Logo OKDPOKDP

The modern open source data platform

A free, open-source, and cloud-native data platform designed for Kubernetes

View on Github

OKDP is an open source and free data stack designed and implemented for Kubernetes under apache V2 licences. Openness and adaptability are key considerations in the design of the Open Kubenetes Data Platform. It offers you a handpicked collection of the top open-source data technologies, like Apache Spark, Jupyterhub, and Trino with a native and full Kubernetes integration.

OKDP has a different strategy than other existing options, which either promote their proprietary solutions or increase vendor lock-in. Every data layer in OKDP is quickly addable or removeable and can operate everywhere: on-premises or in the private and public cloud.

TOSIT, The Open-Source I Trust

TOSIT is an association that promotes community-driven initiatives to create truly open-source technologies and platforms. The association brings together numerous companies and administrations including DGFiP (Direction Générale des Finances Publiques), BPCE (Banque Populaire, Caisse d'Epargne et Natixis), Société Générale, among others.

OKDP is currently mainly implemented and managed by DGFiP.

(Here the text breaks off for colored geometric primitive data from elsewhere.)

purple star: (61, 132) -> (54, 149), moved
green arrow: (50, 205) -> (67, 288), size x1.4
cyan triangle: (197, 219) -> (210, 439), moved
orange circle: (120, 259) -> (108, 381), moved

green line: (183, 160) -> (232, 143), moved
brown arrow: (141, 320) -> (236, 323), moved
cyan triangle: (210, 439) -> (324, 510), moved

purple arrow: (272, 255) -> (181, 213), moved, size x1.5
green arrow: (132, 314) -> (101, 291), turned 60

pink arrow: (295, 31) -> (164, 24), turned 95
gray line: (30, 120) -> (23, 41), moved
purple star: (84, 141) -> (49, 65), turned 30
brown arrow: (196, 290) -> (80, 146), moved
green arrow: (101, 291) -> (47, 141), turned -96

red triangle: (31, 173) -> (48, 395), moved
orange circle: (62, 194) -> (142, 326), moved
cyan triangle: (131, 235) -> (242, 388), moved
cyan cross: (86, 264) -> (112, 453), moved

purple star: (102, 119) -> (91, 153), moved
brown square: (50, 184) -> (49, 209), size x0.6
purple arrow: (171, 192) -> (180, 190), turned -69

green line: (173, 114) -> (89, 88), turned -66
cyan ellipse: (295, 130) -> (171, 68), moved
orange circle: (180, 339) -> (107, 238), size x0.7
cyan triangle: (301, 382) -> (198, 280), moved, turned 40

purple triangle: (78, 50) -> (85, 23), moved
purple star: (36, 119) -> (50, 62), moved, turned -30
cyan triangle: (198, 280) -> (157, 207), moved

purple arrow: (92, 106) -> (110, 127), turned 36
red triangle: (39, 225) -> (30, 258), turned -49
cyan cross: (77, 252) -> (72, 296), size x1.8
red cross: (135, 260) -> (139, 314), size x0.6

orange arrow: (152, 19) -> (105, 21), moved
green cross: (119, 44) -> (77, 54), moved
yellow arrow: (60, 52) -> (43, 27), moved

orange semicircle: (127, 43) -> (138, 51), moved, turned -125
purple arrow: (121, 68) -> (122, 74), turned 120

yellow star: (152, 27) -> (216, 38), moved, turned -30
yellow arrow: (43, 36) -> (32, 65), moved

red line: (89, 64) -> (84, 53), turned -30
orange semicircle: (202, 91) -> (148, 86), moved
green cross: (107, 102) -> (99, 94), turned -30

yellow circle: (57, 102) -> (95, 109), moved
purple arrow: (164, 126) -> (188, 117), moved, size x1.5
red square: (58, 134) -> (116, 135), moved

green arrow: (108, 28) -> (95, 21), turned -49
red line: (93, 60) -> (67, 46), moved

Participation in OKDP is open to all, with the aim of ensuring that the technology stack is accessible, efficient, and powerful for everyone's.

Features

  • Data Centric

    OKDP aims mainly to provide different data technologies covering a wide range of architecture patterns like data mesh, data fabric, etc. by respecting data lifecycle.

  • Cloud Native

    OKDP architecture decomposes components into loosely coupled services to help manage complexity and improve the speed, agility, and scale of software delivery.

  • Open Source

    All the source code of the components in use is available on our GitHub with a compatible Apache license.

  • 100% Free and Community Driver

    All the technologies and services delivered by the TDP project are free of use. It is built by its users to answer critical business requirements.

  • Production Readiness

    OKDP ships components with a proven track record in terms of performance and community engagements. No trade-off on security and stability, development and initial support in secure mode and in HA with the aim of simplification and efficiency.

  • Technological Independence

    Full or unit deployment control without vendor lock-in and in compliance with local regulations.

  • Environment Agnostic

    OKDP targets multiple environments including public and private clouds as well as on-premise bare metal infrastructures.

  • Automatic Build

    Every service/component's release is built from a reference branch on the GitHub repository using Github Actions and act for local build.

  • Automatic deployment

    All components/services are deployed automatically with a native integration.

Architecture

These tools and platforms form an integral part of the OKDP architecture.

Roadmap

  1. JupyterHub: On-Demand Notebooks

    • Automatic building of JupyterLab images via GitHub Actions.
    • Providing a customized HELM chart based on the Jupyter Community's one.
  2. Apache Spark : A large-scale data analytics engine

    • Development of an authentication module for Spark History Server and Spark UI, including its release management to Maven Central.
    • Provide a customized HELM chart for the Spark History Server.
    • Provide customized OKDP images.
  3. Trino & Superset

    • Provide customized HELM chart.
    • Provide OKDP images.
  4. OKDP Sandbox with User Guide

    • Provide a sandbox to deploy OKDP components locally.
    • Provide a User Guide documentation to deploy OKDP components on a kubernetes cluster.